You would be required to open an investor account with FairCent with the following documents:
Bank Account Details
KYC Details/ Company Registration Certificate
CA Certificate if the amount of aggregate investment is more than ₹10,00,000
Now you are registered with FairCent, and FairCent creates an Escrow account for you.
After the creation of a bank account, you are displayed with various term plans offered by FairCent with a maximum tenure of 3 years. You would have to choose from these plans based on your financial objectives.
The Investment amount as specified shall be directly deducted from your Escrow Account.
Pros of Investing
Investment in P2P diversifies an investor's portfolio into a different asset class since the returns are not linked to overall stock market performance where most of Indians invest.
P2P lending provides higher returns (in our example 11%) in comparison to an FD of 6.5%-8% p.a. But to reiterate, you also take on more risk compared to FD.
Cons of Investing
Macro Risk: In the current economic scenario (August 2023) where banks are increasing interest rates on floating-rate home/personal loans, a lot of people cannot afford to pay back their existing loans with increased EMIs. Although P2P lending rates are fixed, but these people generally have ongoing loans with other financial intermediaries and prefer paying them first rather than an online platform.
Default Risk: Since the loan has been granted to borrowers who have low CIBIL scores or zero credit history, the risk that the borrower may default is high and you might lose your initial principal investment as well.
Liquidity Risk: In the current model, almost all platforms require you to lock in your money for a defined period, the longer the tenure, the better returns they offer. If you have selected a longer tenure, it is not possible to liquidate your investment and get it back easily in case of an emergency.
The initial proposal which was pitched to investors of earning high double-digit returns is slowly wearing off as investors have seen many defaults, especially in the COVID era and the inability of platforms to recover those loans. I think personally, many other options offer better risk-adjusted returns on a post-tax basis. Some of them are in the alternative investments category as well (although not regulated like P2P platforms) and some are via secured debentures.
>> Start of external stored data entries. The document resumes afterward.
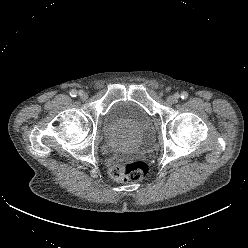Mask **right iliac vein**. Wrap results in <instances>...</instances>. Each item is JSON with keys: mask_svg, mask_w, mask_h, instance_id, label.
<instances>
[{"mask_svg": "<svg viewBox=\"0 0 248 248\" xmlns=\"http://www.w3.org/2000/svg\"><path fill=\"white\" fill-rule=\"evenodd\" d=\"M79 96L83 100L87 99V97H88L87 93H85L83 91H79Z\"/></svg>", "mask_w": 248, "mask_h": 248, "instance_id": "63e3f726", "label": "right iliac vein"}]
</instances>
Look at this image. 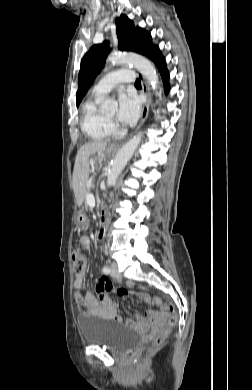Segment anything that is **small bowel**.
I'll return each mask as SVG.
<instances>
[{"mask_svg":"<svg viewBox=\"0 0 252 390\" xmlns=\"http://www.w3.org/2000/svg\"><path fill=\"white\" fill-rule=\"evenodd\" d=\"M81 245L88 249L90 247V239L86 236L80 239ZM86 271L83 270L75 275L73 286L76 290H82L85 287ZM110 286L106 278H101L96 286L98 297H95L91 292L84 294V299L92 315L111 320L122 324L127 328L134 329L146 335H153L160 332L164 326V314L157 310H148L145 314H137L134 318L123 320L118 314L116 304L106 291ZM147 303H150L148 299Z\"/></svg>","mask_w":252,"mask_h":390,"instance_id":"1","label":"small bowel"}]
</instances>
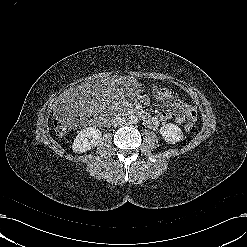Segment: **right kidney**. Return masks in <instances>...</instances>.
<instances>
[{
	"label": "right kidney",
	"instance_id": "obj_1",
	"mask_svg": "<svg viewBox=\"0 0 247 247\" xmlns=\"http://www.w3.org/2000/svg\"><path fill=\"white\" fill-rule=\"evenodd\" d=\"M102 133L95 127H88L81 130L72 144L75 153L87 152L95 147L101 140Z\"/></svg>",
	"mask_w": 247,
	"mask_h": 247
}]
</instances>
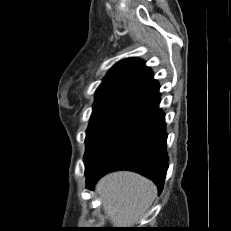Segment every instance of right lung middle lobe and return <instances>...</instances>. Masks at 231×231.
<instances>
[{
  "mask_svg": "<svg viewBox=\"0 0 231 231\" xmlns=\"http://www.w3.org/2000/svg\"><path fill=\"white\" fill-rule=\"evenodd\" d=\"M151 107L129 97L96 100L86 136L85 164L116 132Z\"/></svg>",
  "mask_w": 231,
  "mask_h": 231,
  "instance_id": "obj_1",
  "label": "right lung middle lobe"
}]
</instances>
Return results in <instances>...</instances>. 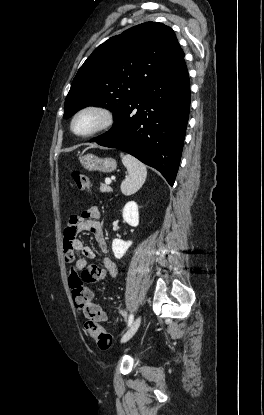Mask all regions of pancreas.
I'll list each match as a JSON object with an SVG mask.
<instances>
[{
    "mask_svg": "<svg viewBox=\"0 0 264 415\" xmlns=\"http://www.w3.org/2000/svg\"><path fill=\"white\" fill-rule=\"evenodd\" d=\"M100 191L102 193H106V192H111L112 189L108 185L101 183L100 184Z\"/></svg>",
    "mask_w": 264,
    "mask_h": 415,
    "instance_id": "cf45deb5",
    "label": "pancreas"
}]
</instances>
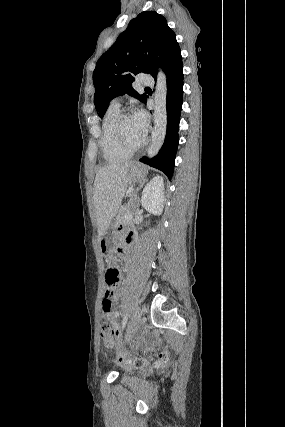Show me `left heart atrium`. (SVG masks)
I'll list each match as a JSON object with an SVG mask.
<instances>
[{
  "mask_svg": "<svg viewBox=\"0 0 285 427\" xmlns=\"http://www.w3.org/2000/svg\"><path fill=\"white\" fill-rule=\"evenodd\" d=\"M134 118L142 136L145 138L148 130L147 114L144 111H139L134 115Z\"/></svg>",
  "mask_w": 285,
  "mask_h": 427,
  "instance_id": "1",
  "label": "left heart atrium"
}]
</instances>
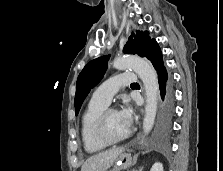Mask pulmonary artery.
I'll return each mask as SVG.
<instances>
[{"label": "pulmonary artery", "mask_w": 223, "mask_h": 171, "mask_svg": "<svg viewBox=\"0 0 223 171\" xmlns=\"http://www.w3.org/2000/svg\"><path fill=\"white\" fill-rule=\"evenodd\" d=\"M137 76L133 72H124L103 82L93 93L92 99L109 105L113 96L121 87L131 85L136 82Z\"/></svg>", "instance_id": "1"}]
</instances>
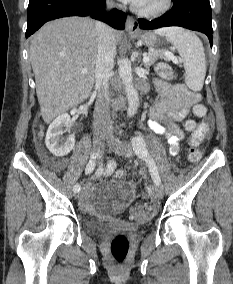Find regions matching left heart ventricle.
<instances>
[{"label": "left heart ventricle", "instance_id": "1", "mask_svg": "<svg viewBox=\"0 0 233 284\" xmlns=\"http://www.w3.org/2000/svg\"><path fill=\"white\" fill-rule=\"evenodd\" d=\"M162 0H145L144 3L140 6L142 8H152L161 3Z\"/></svg>", "mask_w": 233, "mask_h": 284}]
</instances>
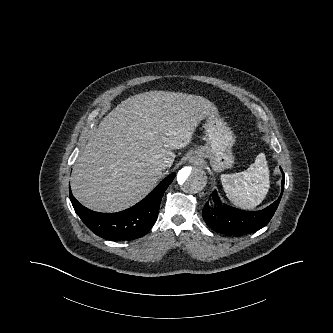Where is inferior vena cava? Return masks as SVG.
<instances>
[{
	"label": "inferior vena cava",
	"instance_id": "602c4592",
	"mask_svg": "<svg viewBox=\"0 0 333 333\" xmlns=\"http://www.w3.org/2000/svg\"><path fill=\"white\" fill-rule=\"evenodd\" d=\"M157 167L160 169V170H163V169H166L168 168V163L164 160H159L157 162Z\"/></svg>",
	"mask_w": 333,
	"mask_h": 333
}]
</instances>
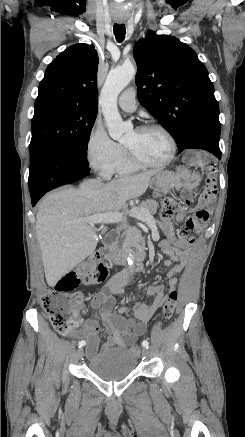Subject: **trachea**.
Listing matches in <instances>:
<instances>
[{
    "label": "trachea",
    "instance_id": "3493384b",
    "mask_svg": "<svg viewBox=\"0 0 245 437\" xmlns=\"http://www.w3.org/2000/svg\"><path fill=\"white\" fill-rule=\"evenodd\" d=\"M113 31L118 42H122L125 39L126 29L124 24H114Z\"/></svg>",
    "mask_w": 245,
    "mask_h": 437
}]
</instances>
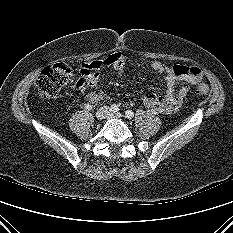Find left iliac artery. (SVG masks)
Wrapping results in <instances>:
<instances>
[{
	"label": "left iliac artery",
	"mask_w": 233,
	"mask_h": 233,
	"mask_svg": "<svg viewBox=\"0 0 233 233\" xmlns=\"http://www.w3.org/2000/svg\"><path fill=\"white\" fill-rule=\"evenodd\" d=\"M133 116H134V113H133L132 110H127V111L125 112V117H126V118L131 119V118H133Z\"/></svg>",
	"instance_id": "44dca946"
}]
</instances>
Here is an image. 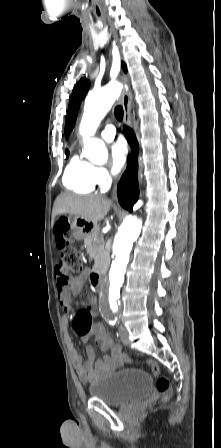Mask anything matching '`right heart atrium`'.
Here are the masks:
<instances>
[{
  "label": "right heart atrium",
  "mask_w": 221,
  "mask_h": 448,
  "mask_svg": "<svg viewBox=\"0 0 221 448\" xmlns=\"http://www.w3.org/2000/svg\"><path fill=\"white\" fill-rule=\"evenodd\" d=\"M94 178L97 185L101 186L102 188H105L110 183L111 180L109 172L104 167L94 168Z\"/></svg>",
  "instance_id": "right-heart-atrium-1"
}]
</instances>
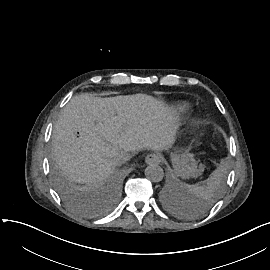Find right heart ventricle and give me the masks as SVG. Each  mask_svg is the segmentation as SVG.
<instances>
[{
    "label": "right heart ventricle",
    "mask_w": 270,
    "mask_h": 270,
    "mask_svg": "<svg viewBox=\"0 0 270 270\" xmlns=\"http://www.w3.org/2000/svg\"><path fill=\"white\" fill-rule=\"evenodd\" d=\"M188 108H189V105H188L187 103H176V104L173 106L174 112H175L176 114L185 112Z\"/></svg>",
    "instance_id": "right-heart-ventricle-1"
}]
</instances>
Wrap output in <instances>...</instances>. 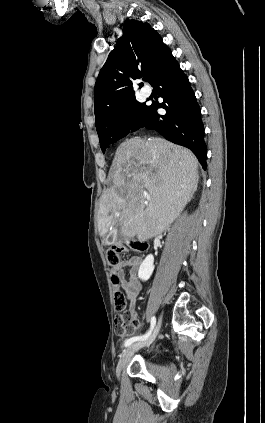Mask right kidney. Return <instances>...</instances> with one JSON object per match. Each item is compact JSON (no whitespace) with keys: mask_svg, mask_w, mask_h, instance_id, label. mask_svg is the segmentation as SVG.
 <instances>
[{"mask_svg":"<svg viewBox=\"0 0 265 423\" xmlns=\"http://www.w3.org/2000/svg\"><path fill=\"white\" fill-rule=\"evenodd\" d=\"M154 270V257L153 255H148L142 264L140 265L139 271H138V277L142 281H147L150 276L152 275Z\"/></svg>","mask_w":265,"mask_h":423,"instance_id":"obj_1","label":"right kidney"}]
</instances>
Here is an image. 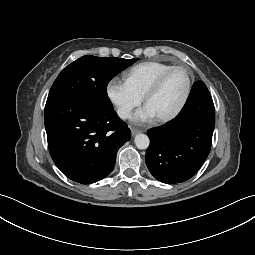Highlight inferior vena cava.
Wrapping results in <instances>:
<instances>
[{"mask_svg":"<svg viewBox=\"0 0 255 255\" xmlns=\"http://www.w3.org/2000/svg\"><path fill=\"white\" fill-rule=\"evenodd\" d=\"M118 114L123 119L129 118L131 116L130 111L127 109L119 110Z\"/></svg>","mask_w":255,"mask_h":255,"instance_id":"obj_1","label":"inferior vena cava"}]
</instances>
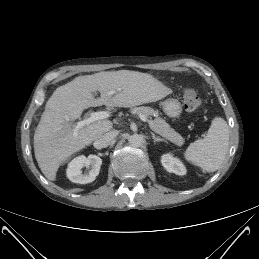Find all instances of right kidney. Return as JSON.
Segmentation results:
<instances>
[{
    "mask_svg": "<svg viewBox=\"0 0 259 259\" xmlns=\"http://www.w3.org/2000/svg\"><path fill=\"white\" fill-rule=\"evenodd\" d=\"M102 165V159L97 155H89L85 157L84 155L74 158L69 164L66 171L67 177L70 181L79 184L91 183L98 176L100 167ZM89 168L87 173H82V168Z\"/></svg>",
    "mask_w": 259,
    "mask_h": 259,
    "instance_id": "right-kidney-1",
    "label": "right kidney"
}]
</instances>
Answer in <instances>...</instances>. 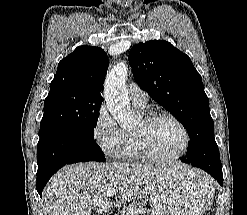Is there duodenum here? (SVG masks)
Instances as JSON below:
<instances>
[{"label":"duodenum","mask_w":247,"mask_h":215,"mask_svg":"<svg viewBox=\"0 0 247 215\" xmlns=\"http://www.w3.org/2000/svg\"><path fill=\"white\" fill-rule=\"evenodd\" d=\"M108 215H117V214H115V213H110V214H108Z\"/></svg>","instance_id":"1"}]
</instances>
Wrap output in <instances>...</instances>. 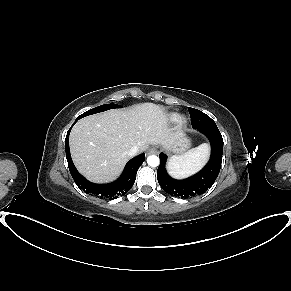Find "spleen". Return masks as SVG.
I'll return each mask as SVG.
<instances>
[{
    "instance_id": "obj_1",
    "label": "spleen",
    "mask_w": 291,
    "mask_h": 291,
    "mask_svg": "<svg viewBox=\"0 0 291 291\" xmlns=\"http://www.w3.org/2000/svg\"><path fill=\"white\" fill-rule=\"evenodd\" d=\"M209 157V145L204 143L179 156H172L167 162L168 173L176 178H186L199 171Z\"/></svg>"
}]
</instances>
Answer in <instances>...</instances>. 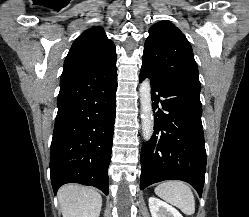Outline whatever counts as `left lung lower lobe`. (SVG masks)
Returning a JSON list of instances; mask_svg holds the SVG:
<instances>
[{
  "instance_id": "obj_1",
  "label": "left lung lower lobe",
  "mask_w": 249,
  "mask_h": 217,
  "mask_svg": "<svg viewBox=\"0 0 249 217\" xmlns=\"http://www.w3.org/2000/svg\"><path fill=\"white\" fill-rule=\"evenodd\" d=\"M145 77L151 80L155 113L153 136L141 151L140 189L164 180H182L191 184L201 197L206 151L200 92L154 80L141 69L140 80Z\"/></svg>"
}]
</instances>
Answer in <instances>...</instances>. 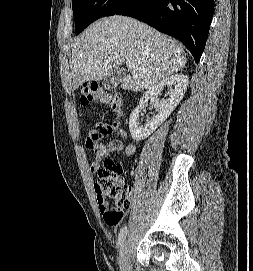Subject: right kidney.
Returning <instances> with one entry per match:
<instances>
[{
	"label": "right kidney",
	"instance_id": "1",
	"mask_svg": "<svg viewBox=\"0 0 253 271\" xmlns=\"http://www.w3.org/2000/svg\"><path fill=\"white\" fill-rule=\"evenodd\" d=\"M188 83L187 76L176 74L161 80L144 93L139 105L132 111L129 118V130L134 140L140 141L147 138L169 117L183 99ZM165 86L170 89V96L168 99H162L159 102L157 97ZM151 97L156 99L154 107L157 114L144 126H139V115L145 109L146 103Z\"/></svg>",
	"mask_w": 253,
	"mask_h": 271
}]
</instances>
Personally, if you have a long-term horizon, you should invest in Mutual Funds/Equities based on your risk profile, but if you have a short-term horizon, you can try out P2P platforms or invest in other short-term corporate bonds via other alt investment platforms.
Hope you enjoyed the article, if you think there is something factually incorrect, please comment below the article to let us know.
Please note that this is an opinion blog and not official research advice. I am not a registered RIA in India. This blog aims to promote informed decision-making and does not discourage you from investing in any deals.